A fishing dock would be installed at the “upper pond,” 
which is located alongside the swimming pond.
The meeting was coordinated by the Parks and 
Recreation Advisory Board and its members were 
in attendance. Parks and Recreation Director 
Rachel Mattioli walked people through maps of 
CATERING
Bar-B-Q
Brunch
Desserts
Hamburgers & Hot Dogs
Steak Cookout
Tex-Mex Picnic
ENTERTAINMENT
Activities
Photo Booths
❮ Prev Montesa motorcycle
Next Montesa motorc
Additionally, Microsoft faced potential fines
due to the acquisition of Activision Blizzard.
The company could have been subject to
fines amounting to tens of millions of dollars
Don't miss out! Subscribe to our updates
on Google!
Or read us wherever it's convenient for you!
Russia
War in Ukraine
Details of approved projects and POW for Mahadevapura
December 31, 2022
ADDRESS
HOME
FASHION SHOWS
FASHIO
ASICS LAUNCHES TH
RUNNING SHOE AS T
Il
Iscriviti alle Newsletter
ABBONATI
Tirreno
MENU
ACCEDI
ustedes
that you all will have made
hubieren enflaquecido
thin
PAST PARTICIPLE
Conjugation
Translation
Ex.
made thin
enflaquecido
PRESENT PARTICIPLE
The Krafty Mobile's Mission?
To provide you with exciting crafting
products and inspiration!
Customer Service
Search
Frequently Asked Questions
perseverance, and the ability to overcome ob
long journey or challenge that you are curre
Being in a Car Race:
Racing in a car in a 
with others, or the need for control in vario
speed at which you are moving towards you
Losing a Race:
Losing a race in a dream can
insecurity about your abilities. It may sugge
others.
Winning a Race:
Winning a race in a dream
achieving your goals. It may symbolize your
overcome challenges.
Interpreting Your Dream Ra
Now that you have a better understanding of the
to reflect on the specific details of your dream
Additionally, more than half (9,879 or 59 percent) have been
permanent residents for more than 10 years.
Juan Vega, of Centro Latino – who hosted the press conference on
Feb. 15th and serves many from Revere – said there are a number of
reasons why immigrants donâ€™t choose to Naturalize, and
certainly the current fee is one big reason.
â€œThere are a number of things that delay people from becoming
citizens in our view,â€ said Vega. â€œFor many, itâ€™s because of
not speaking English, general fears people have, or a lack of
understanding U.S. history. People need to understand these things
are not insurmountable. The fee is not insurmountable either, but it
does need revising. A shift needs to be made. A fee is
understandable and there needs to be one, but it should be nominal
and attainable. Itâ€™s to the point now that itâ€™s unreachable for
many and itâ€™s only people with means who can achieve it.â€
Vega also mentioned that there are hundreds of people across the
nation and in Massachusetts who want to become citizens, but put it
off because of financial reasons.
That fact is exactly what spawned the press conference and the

---------------

** Your objective **
Only the lines from the beginning of the material above through the line with "ASICS LAUNCHES TH" are wanted; extract them exactly.

** Solution to the exercise **
A fishing dock would be installed at the “upper pond,” 
which is located alongside the swimming pond.
The meeting was coordinated by the Parks and 
Recreation Advisory Board and its members were 
in attendance. Parks and Recreation Director 
Rachel Mattioli walked people through maps of 
CATERING
Bar-B-Q
Brunch
Desserts
Hamburgers & Hot Dogs
Steak Cookout
Tex-Mex Picnic
ENTERTAINMENT
Activities
Photo Booths
❮ Prev Montesa motorcycle
Next Montesa motorc
Additionally, Microsoft faced potential fines
due to the acquisition of Activision Blizzard.
The company could have been subject to
fines amounting to tens of millions of dollars
Don't miss out! Subscribe to our updates
on Google!
Or read us wherever it's convenient for you!
Russia
War in Ukraine
Details of approved projects and POW for Mahadevapura
December 31, 2022
ADDRESS
HOME
FASHION SHOWS
FASHIO
ASICS LAUNCHES TH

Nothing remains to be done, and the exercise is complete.